- Your goal
Output only the lines of the entries that follow, starting at the one with "mélange de mélasse, bacon et sucre brun. Le" and running down to the one with "Chaque accompagnement raconte quelque", both included and unchanged.

- Dataset excerpts
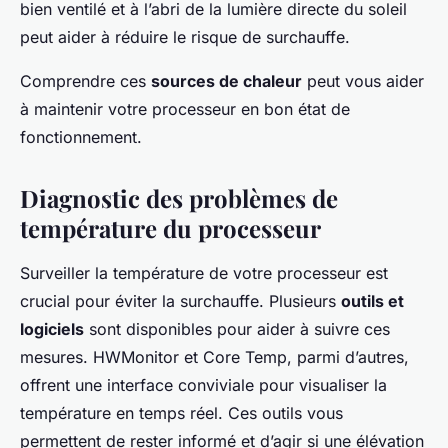
bien ventilé et à l’abri de la lumière directe du soleil
peut aider à réduire le risque de surchauffe.
Comprendre ces
sources de chaleur
peut vous aider
à maintenir votre processeur en bon état de
fonctionnement.
Diagnostic des problèmes de
température du processeur
Surveiller la température de votre processeur est
crucial pour éviter la surchauffe. Plusieurs
outils et
logiciels
sont disponibles pour aider à suivre ces
mesures. HWMonitor et Core Temp, parmi d’autres,
offrent une interface conviviale pour visualiser la
température en temps réel. Ces outils vous
permettent de rester informé et d’agir si une élévation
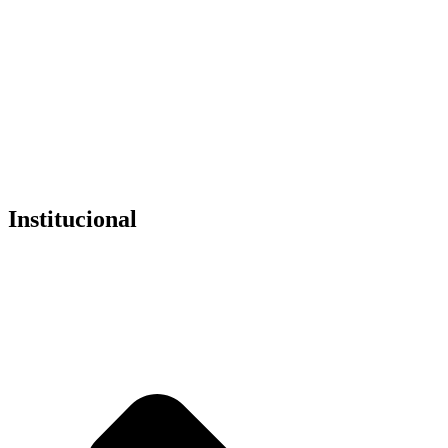
componentes para Revit
de alta qualidade.
No total, já
cheguei a investir mais de 15 mil reais para montar
esse Megapack
de componentes para Revit.
E isso tudo
para não ter mais que gastar meu tempo
procurando
na internet.
318798914
Institucional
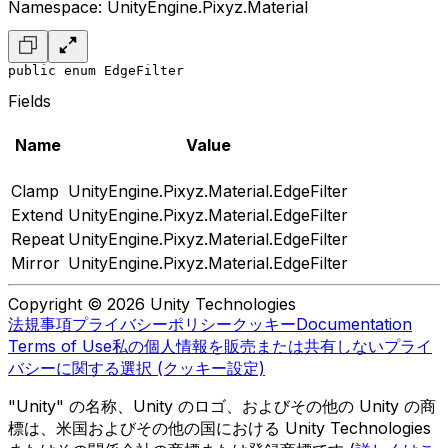
Namespace: UnityEngine.Pixyz.Material
public enum EdgeFilter
Fields
Name
Value
Clamp
UnityEngine.Pixyz.Material.EdgeFilter
Extend
UnityEngine.Pixyz.Material.EdgeFilter
Repeat
UnityEngine.Pixyz.Material.EdgeFilter
Mirror
UnityEngine.Pixyz.Material.EdgeFilter
Copyright © 2026 Unity Technologies
法規事項
プライバシーポリシー
クッキー
Documentation
Terms of Use
私の個人情報を販売または共有しない
プライ
バシーに関する選択 (クッキー設定)
"Unity" の名称、Unity のロゴ、およびその他の Unity の商
標は、米国およびその他の国における Unity Technologies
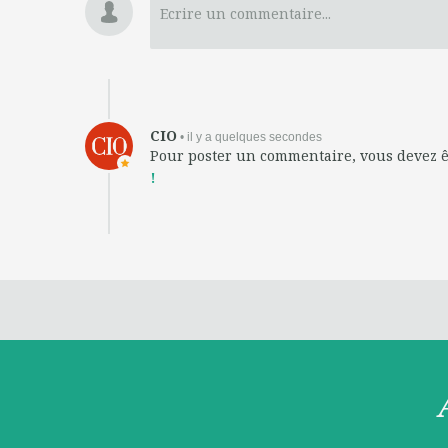
Ecrire un commentaire...
CIO
• il y a quelques secondes
Pour poster un commentaire, vous devez 
!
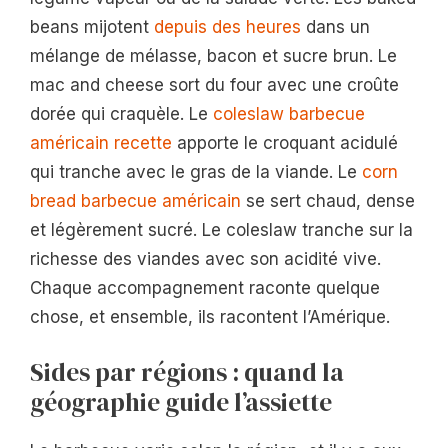
beans mijotent
depuis des heures
dans un
mélange de mélasse, bacon et sucre brun. Le
mac and cheese sort du four avec une croûte
dorée qui craquèle. Le
coleslaw barbecue
américain recette
apporte le croquant acidulé
qui tranche avec le gras de la viande. Le
corn
bread barbecue américain
se sert chaud, dense
et légèrement sucré. Le coleslaw tranche sur la
richesse des viandes avec son acidité vive.
Chaque accompagnement raconte quelque
chose, et ensemble, ils racontent l’Amérique.
Sides par régions : quand la
géographie guide l’assiette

- Task output
mélange de mélasse, bacon et sucre brun. Le
mac and cheese sort du four avec une croûte
dorée qui craquèle. Le
coleslaw barbecue
américain recette
apporte le croquant acidulé
qui tranche avec le gras de la viande. Le
corn
bread barbecue américain
se sert chaud, dense
et légèrement sucré. Le coleslaw tranche sur la
richesse des viandes avec son acidité vive.
Chaque accompagnement raconte quelque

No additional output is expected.